Many thanks for your response.

In your post you pointed out that the Particular part of Gurbani seems non practical

thats why I explained that our guru never advised anything that they never practiced .

About Banda Bhadur and many Known sikhs like him . They are niether my GURU Nor they wrote gurbani and were bound to do mistakes and they payed ofr all they did.

I again humbly ask you tellme where our Guru Sahibaans failed to do what they advised in gurbani

Whatever Guru Sahibaans did all they did in total detachments from the feeling of revenge 

Again Good and evil are relative terms .



Jatinder Singh


----------



## ripdrool (Apr 17, 2007)

The turn the other cheek in the Bible is amazingly overused by people as an example of contridiction.  

It's used as a metaphor.  Someone slapping your face isn't gonna hurt you that bad so just give them the other one to slap as well.  It's over with and you can move on.  The person doing it is probaby gonna feel worse inside than you are.

It has nothing to do with someone threatening your life or doing grevious bodily harm to you.  The Bible clearly states there are repurcussions for doing such things.

"Answer evil with goodness" might be pretty close to the same thing.  I believe common sense should dictate a good many things we do.


----------



## Sinister (Apr 17, 2007)

*To Dr. Khalsa (Jatinder Singh), I truly love they name!*

Are you in academia feild...teaching or something of the sort or practicing Medicine? or do you beleive that currently the Khalsa is in need of a doctor?
Please dont take offence (the conversation of discussing names came up and I was always intrigued by yours)

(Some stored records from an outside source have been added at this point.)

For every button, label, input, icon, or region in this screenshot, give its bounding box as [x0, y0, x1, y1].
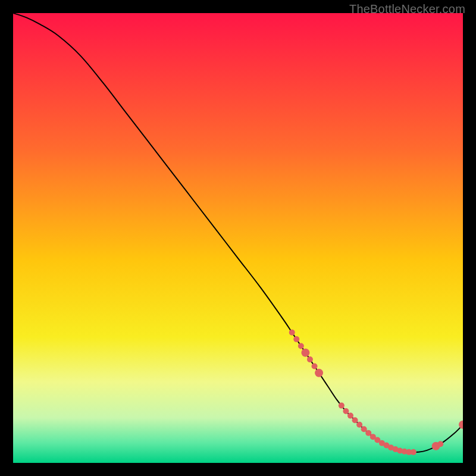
- highlight-marker: [307, 356, 313, 362]
- highlight-marker: [365, 430, 371, 436]
- highlight-marker: [343, 408, 349, 414]
- highlight-marker: [347, 413, 353, 419]
- highlight-marker: [339, 403, 345, 409]
- highlight-marker: [289, 330, 295, 336]
- highlight-marker: [298, 343, 304, 349]
- watermark-text: TheBottleNecker.com: [349, 2, 465, 16]
- highlight-marker: [352, 417, 358, 423]
- chart-plot-area: [13, 13, 463, 463]
- gradient-background: [13, 13, 463, 463]
- chart-svg: [13, 13, 463, 463]
- highlight-marker: [315, 369, 323, 377]
- highlight-marker: [301, 349, 309, 357]
- chart-stage: TheBottleNecker.com: [0, 0, 476, 476]
- highlight-marker: [437, 441, 443, 447]
- highlight-marker: [312, 363, 318, 369]
- highlight-marker: [293, 336, 299, 342]
- highlight-marker: [361, 426, 367, 432]
- highlight-marker: [411, 449, 416, 455]
- highlight-marker: [356, 422, 362, 428]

Although I personally dont know of anything Our Guru's did wrong I have a feeling the the process of "deification" of them has hindered the study of who they actually were and how valiantly they lived. To say that a man can do no wrong is this very act of deification, which goes against my beleif. 
Why cant we look at our religion with a just eye and appreciate it for what it was and what we can make of it (not the in-between). 

I am an insignificant spec to pass judgement on our Guru's thus will not participate in such a discourse. 
But to say that our Guru's did no wrong is equally disrespectful...not only to the faith but to our own psyche!

we have strayed off topic ... which I don't like to do usually!

So back to Baba Fareed Ji,
Can evil be answered with "Goodness"? 
I dont know? depends on the "goodness" one wishes to implement!

I have heard everything on this forum now.... Is militarization and conflict the "Good" Sikhs performed to answer Mughal agression and tyranny? .....seems to be the general consensus in the minds of many.

again Baba Fareed is questioning morality if you read between the lines....Other interpretations would be welcomed!!



*Dear Surinder Kaur,*

I have never seen nor participated in general benign character assasinations of other members on this "PHILOSOPHY" site but you pose an exception.

To label valuable discourse and discussion as "masalla talk" is the fundamental neo-conservative attitudes that persist to degenerate our faith. Open discussion is the most valuable tools the Sikhs had at their disposal in the past... and they participated equally and respectfully.

But to think that you are morally superior because you are past the phase of "questioning" your faith is intrinsically negligent and wrong. This is not about ego or satisfying ego its about understanding ones faith and if you do not want to participate is such discussion then please leave the character assasinations (followed by your apologies) "at the door". 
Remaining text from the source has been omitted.